-- Aim of the task --
Begin at the line containing "au conditionnel passé" in the records below, end at the line containing "Bạn không cần", and retype each line in that span exactly. No other line and no image should appear.
== Data listing
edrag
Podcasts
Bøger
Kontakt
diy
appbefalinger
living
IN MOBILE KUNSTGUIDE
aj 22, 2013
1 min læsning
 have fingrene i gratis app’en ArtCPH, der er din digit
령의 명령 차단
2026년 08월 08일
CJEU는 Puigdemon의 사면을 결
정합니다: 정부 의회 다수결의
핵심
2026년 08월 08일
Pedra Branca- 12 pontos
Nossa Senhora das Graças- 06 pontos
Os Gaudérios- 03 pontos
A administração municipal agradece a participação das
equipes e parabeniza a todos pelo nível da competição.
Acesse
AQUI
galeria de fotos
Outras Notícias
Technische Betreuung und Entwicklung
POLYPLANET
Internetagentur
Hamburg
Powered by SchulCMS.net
====
== Data listing
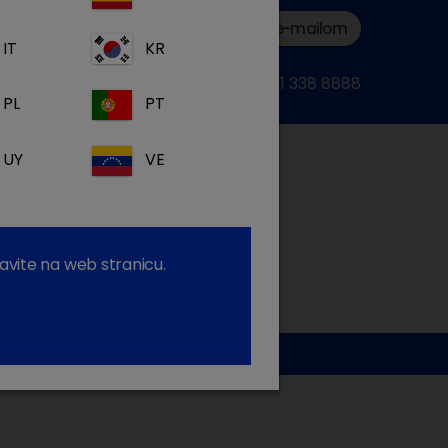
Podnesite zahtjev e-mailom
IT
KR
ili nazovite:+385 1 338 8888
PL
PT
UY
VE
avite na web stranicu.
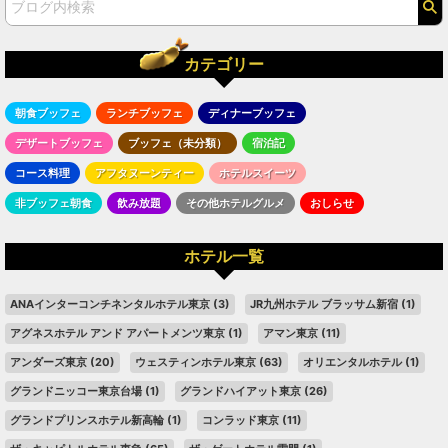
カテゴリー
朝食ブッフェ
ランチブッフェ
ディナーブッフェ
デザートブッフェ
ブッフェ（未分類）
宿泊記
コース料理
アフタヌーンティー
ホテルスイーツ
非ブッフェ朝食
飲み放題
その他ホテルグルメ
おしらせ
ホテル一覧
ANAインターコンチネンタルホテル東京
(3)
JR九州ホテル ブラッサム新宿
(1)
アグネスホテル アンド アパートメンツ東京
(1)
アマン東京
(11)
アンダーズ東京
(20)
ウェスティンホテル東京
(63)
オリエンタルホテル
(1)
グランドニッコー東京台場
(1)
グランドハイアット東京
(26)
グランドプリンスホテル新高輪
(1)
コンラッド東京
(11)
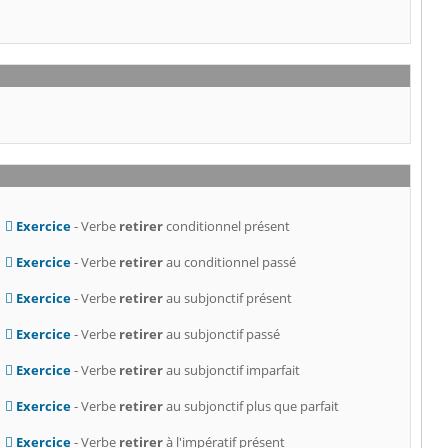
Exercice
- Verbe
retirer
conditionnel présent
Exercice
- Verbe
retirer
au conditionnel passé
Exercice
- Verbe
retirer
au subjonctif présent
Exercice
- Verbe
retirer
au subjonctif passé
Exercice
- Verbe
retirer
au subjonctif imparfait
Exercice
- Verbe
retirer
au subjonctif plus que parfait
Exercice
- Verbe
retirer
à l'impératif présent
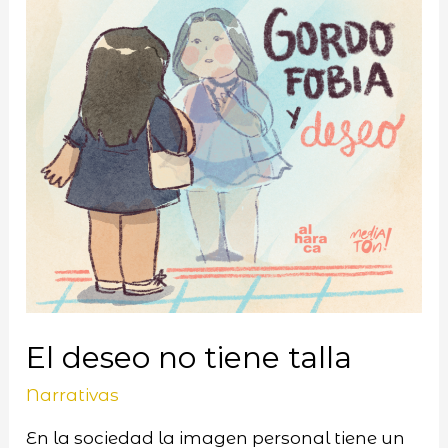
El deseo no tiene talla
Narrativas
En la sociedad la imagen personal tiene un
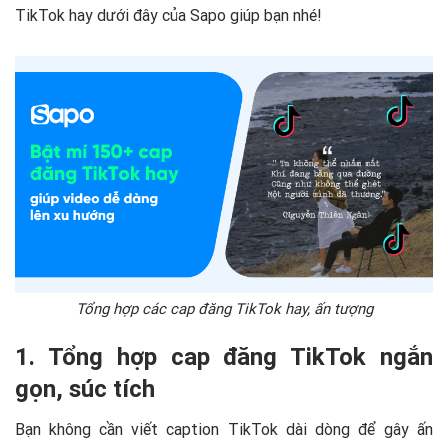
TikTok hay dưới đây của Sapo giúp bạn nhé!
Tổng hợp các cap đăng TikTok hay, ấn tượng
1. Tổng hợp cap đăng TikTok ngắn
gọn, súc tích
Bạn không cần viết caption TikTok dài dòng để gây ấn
====
-- Reply --
au conditionnel passé
Exercice
- Verbe
retirer
au subjonctif présent
Exercice
- Verbe
retirer
au subjonctif passé
Exercice
- Verbe
retirer
au subjonctif imparfait
Exercice
- Verbe
retirer
au subjonctif plus que parfait
Exercice
- Verbe
retirer
à l'impératif présent
El deseo no tiene talla
Narrativas
En la sociedad la imagen personal tiene un
TikTok hay dưới đây của Sapo giúp bạn nhé!
Tổng hợp các cap đăng TikTok hay, ấn tượng
1. Tổng hợp cap đăng TikTok ngắn
gọn, súc tích
Bạn không cần viết caption TikTok dài dòng để gây ấn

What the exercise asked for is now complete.